Right from the beginning, you can start bonding in special ways. Members of a functioning family bond with each other. Attachment among the members of a family and respect for the authority of parents allows children to grow as Mother Nature intended.
Connecting with Traumatized Children
Let’s talk about some ways to connect with children who’ve been taken away from everything familiar and placed with you. Most of them are probably angry or afraid or both.
- When your caring concern is met with hostility or apathy, remember not to let yourself be goaded into responding angrily. Anger is a normal emotion, but how you handle it models how children should deal with their own anger and frustration.
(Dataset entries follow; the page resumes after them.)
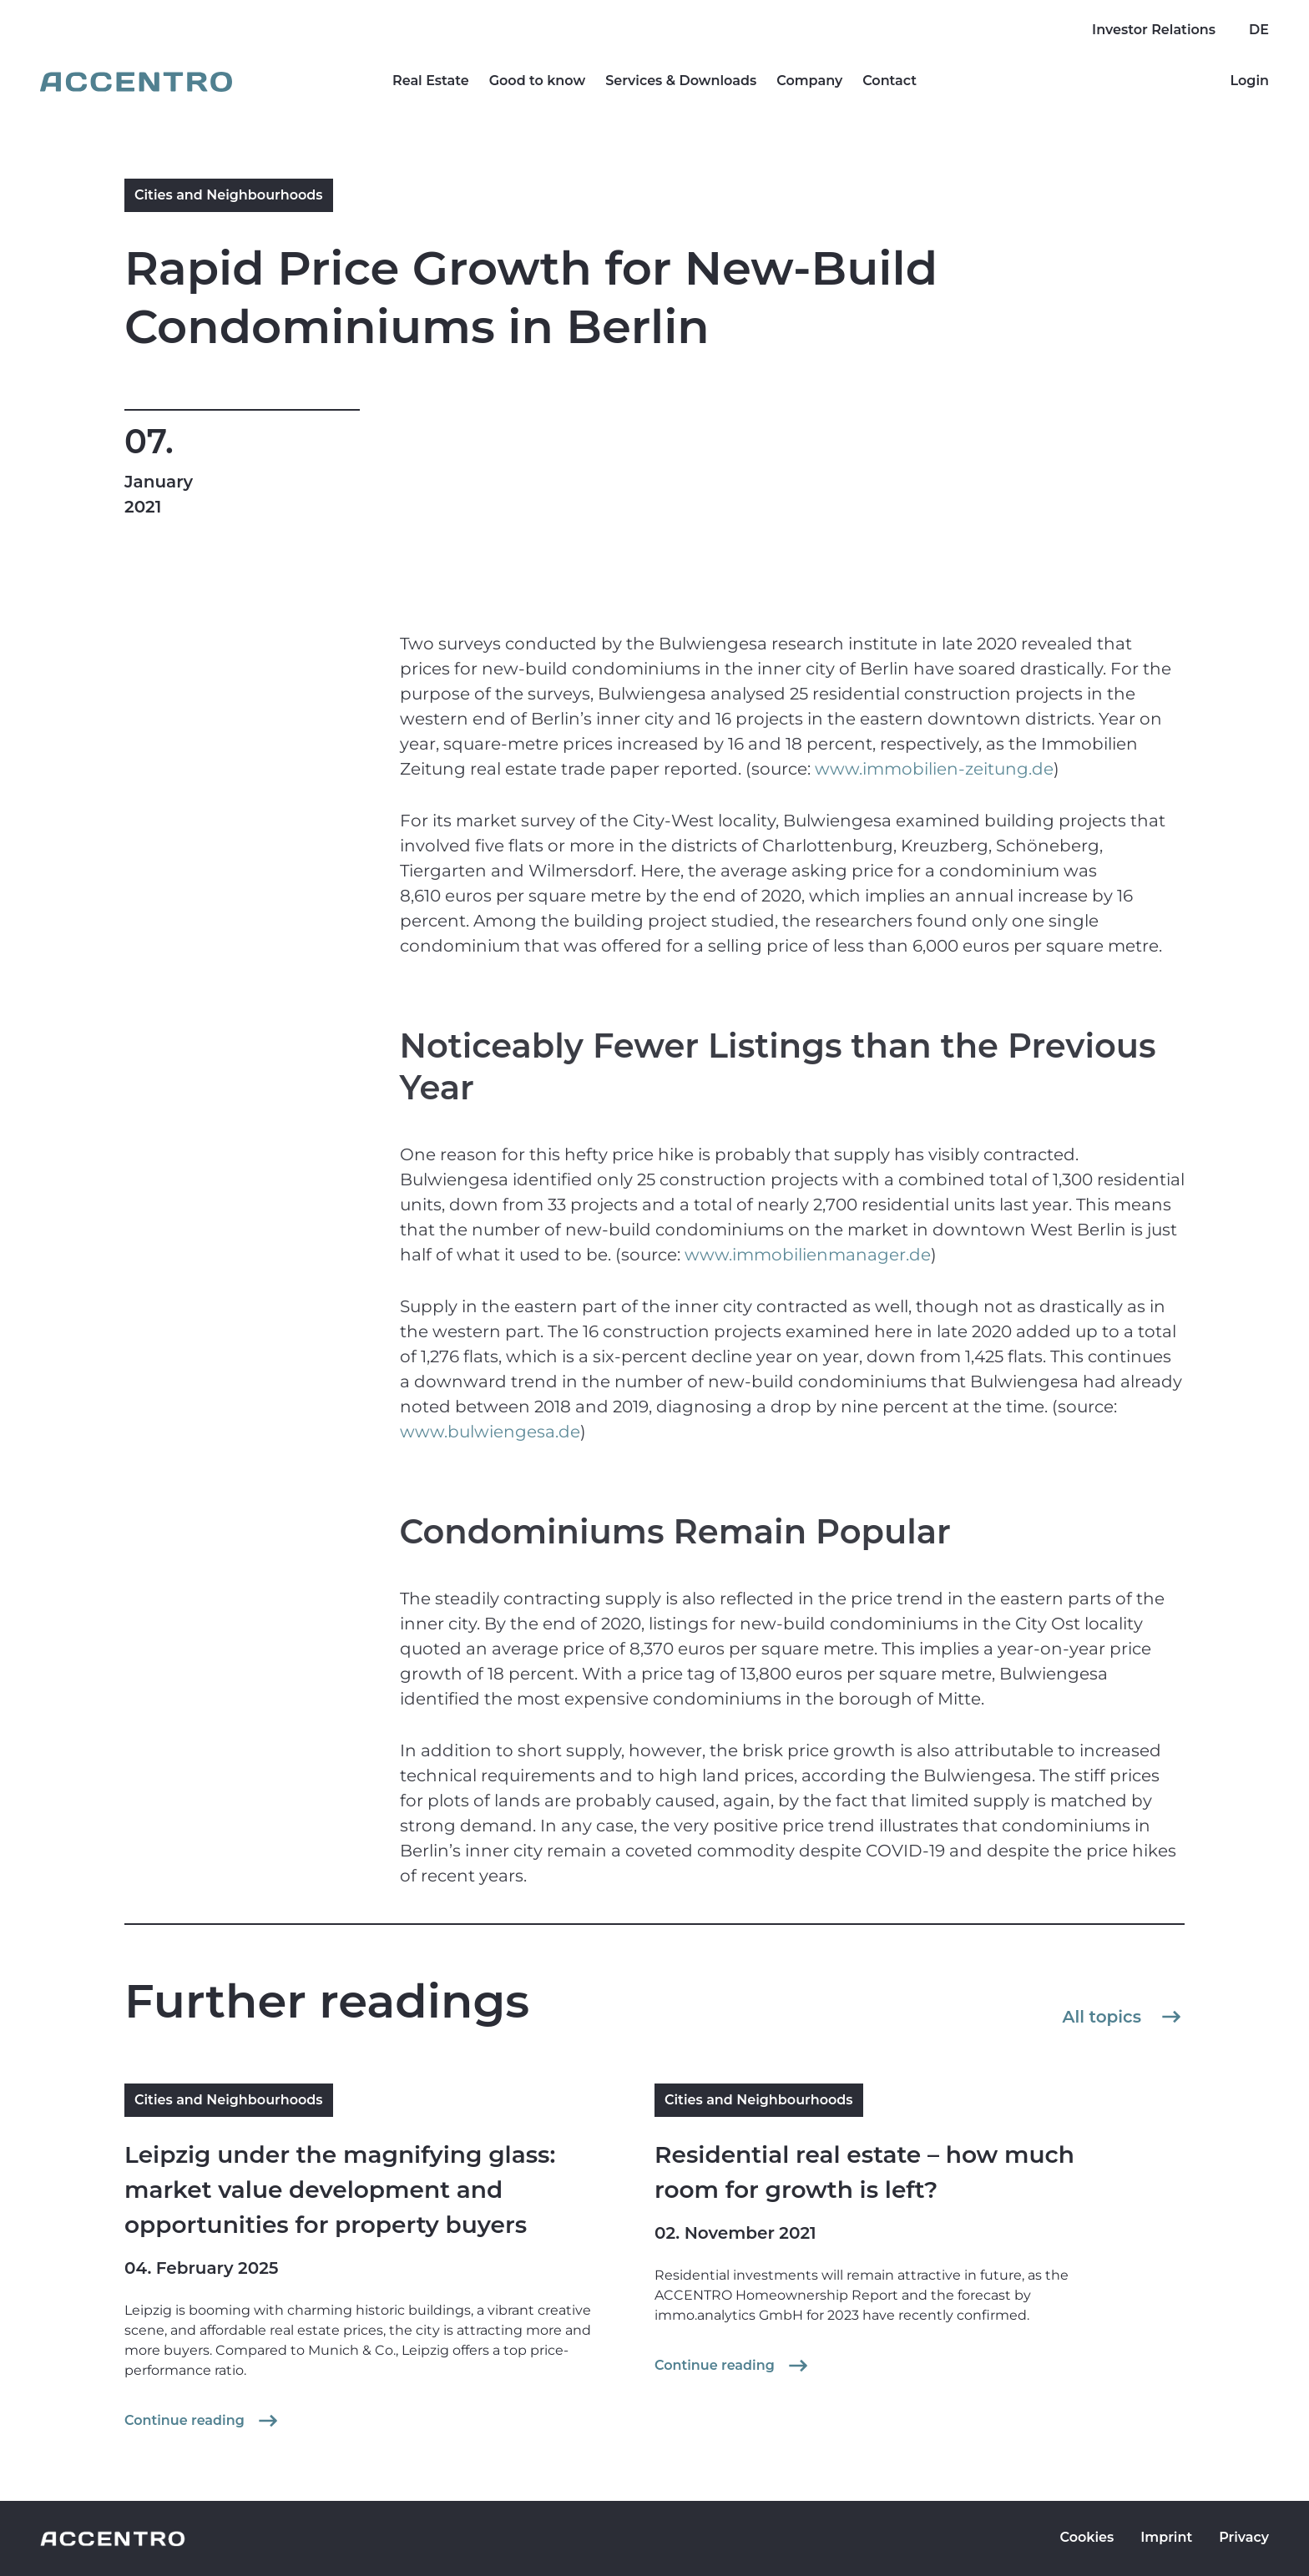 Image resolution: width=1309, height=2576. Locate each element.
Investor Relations (1154, 30)
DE (1259, 30)
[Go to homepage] (136, 82)
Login (1249, 80)
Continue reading (202, 2420) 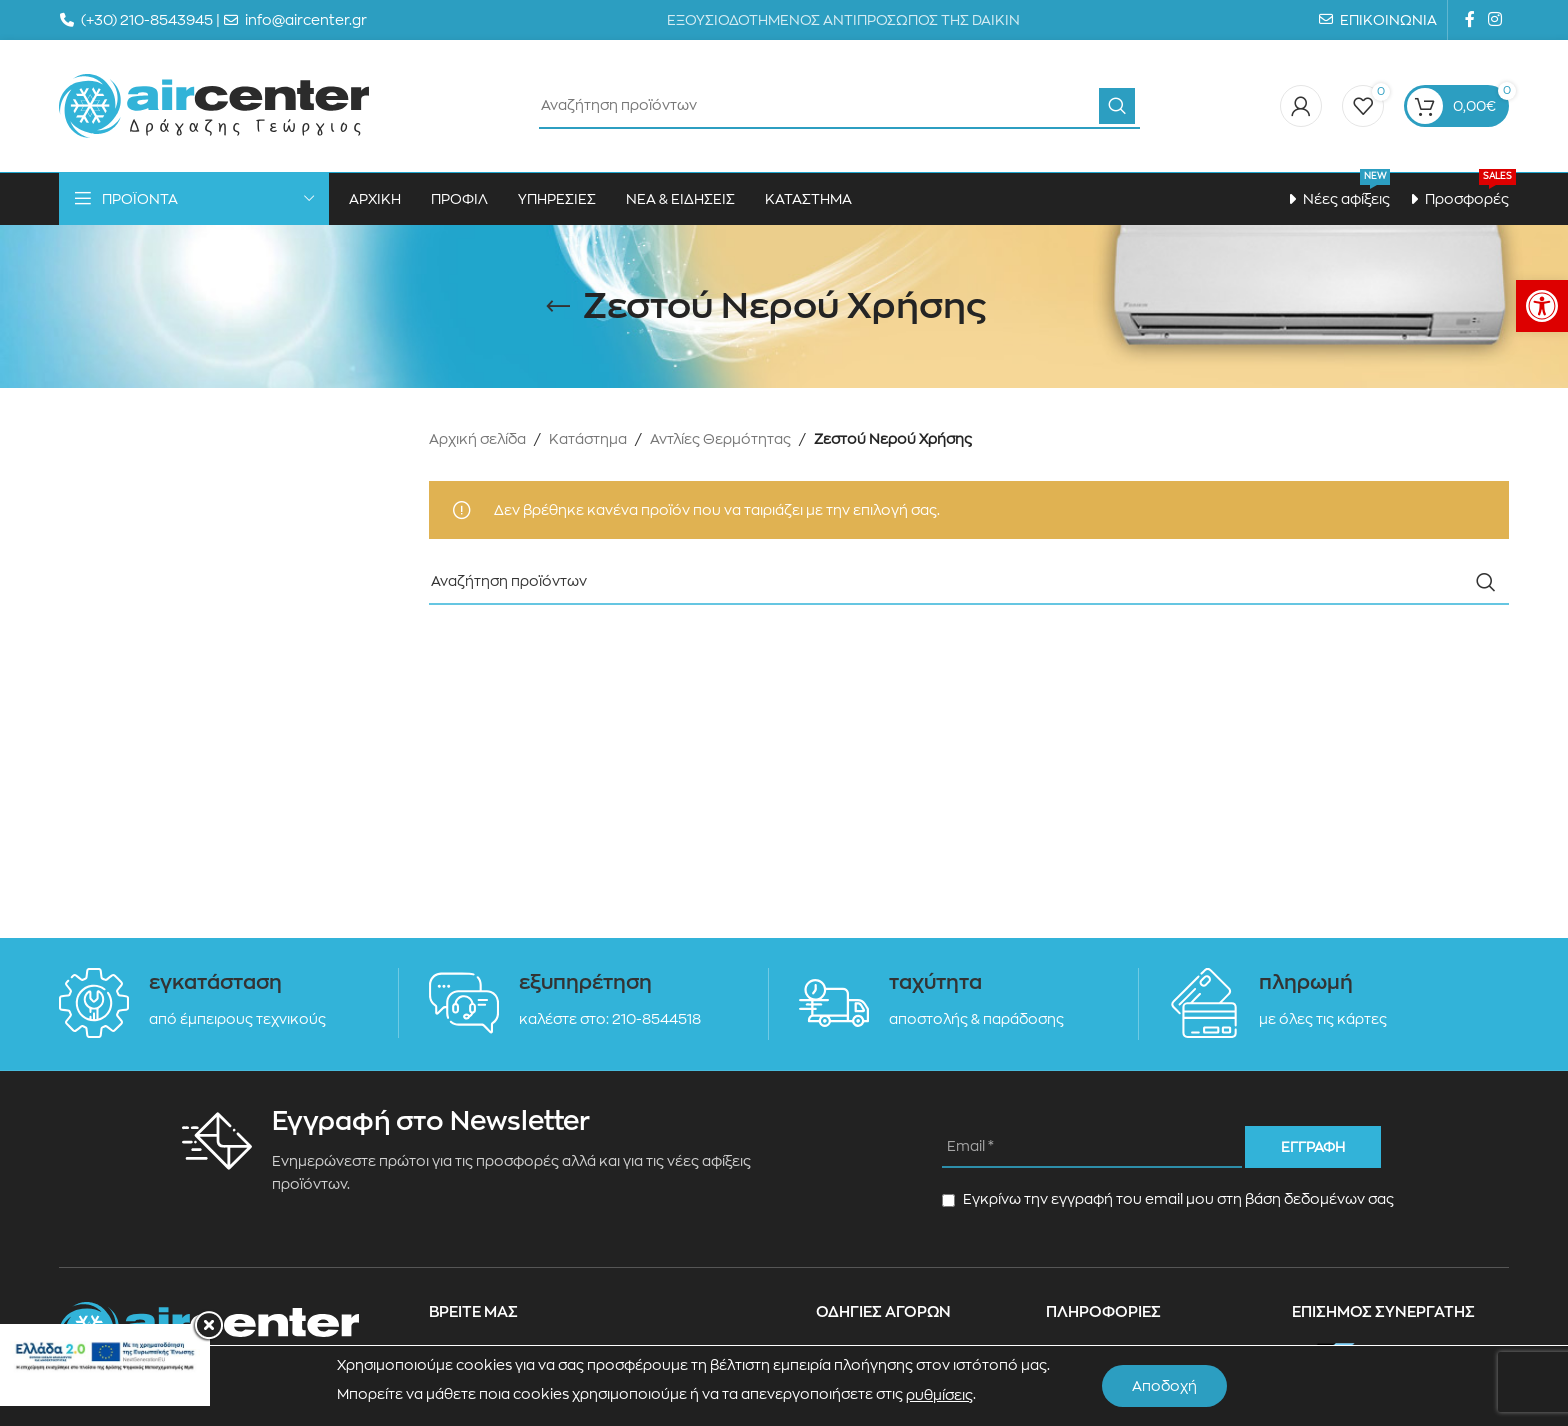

A four-year-old throwing a tantrum doesn’t need the in-charge adult to throw one, too.
- Figure out ahead of time how you’ll respond to situations. You should have been given enough information about a placement to anticipate where potholes will pop up. Consider what you care about and what doesn’t really matter.
- One of the things I’ve discovered over decades of foster parenting is that all members of a family (permanent and foster) must experience unconditional love. Everyone deserves to be loved, no matter what, especially those vulnerable members who may only be within the family circle for a few days, weeks, or months.
- Love in the form of eye contact and maintaining your stance as the safe, competent adult will show a child how to change unacceptable behavior. Demonstrating concern and caring starts when a child is brought to you by the social worker.
- A most significant way we helped our foster kids feel part of us was the way Gary and I referred to them. Each child was always “our son” or “our daughter,” not “our foster son” or “our foster daughter.” Only those with a need to know were told the distinction.
I didn’t learn the foregoing strategies all at once, and I didn’t come up with them on my own. I listened to more experienced parents, especially trading knowledge about situations and attending workshops — a lot of them through my associations in NFPA.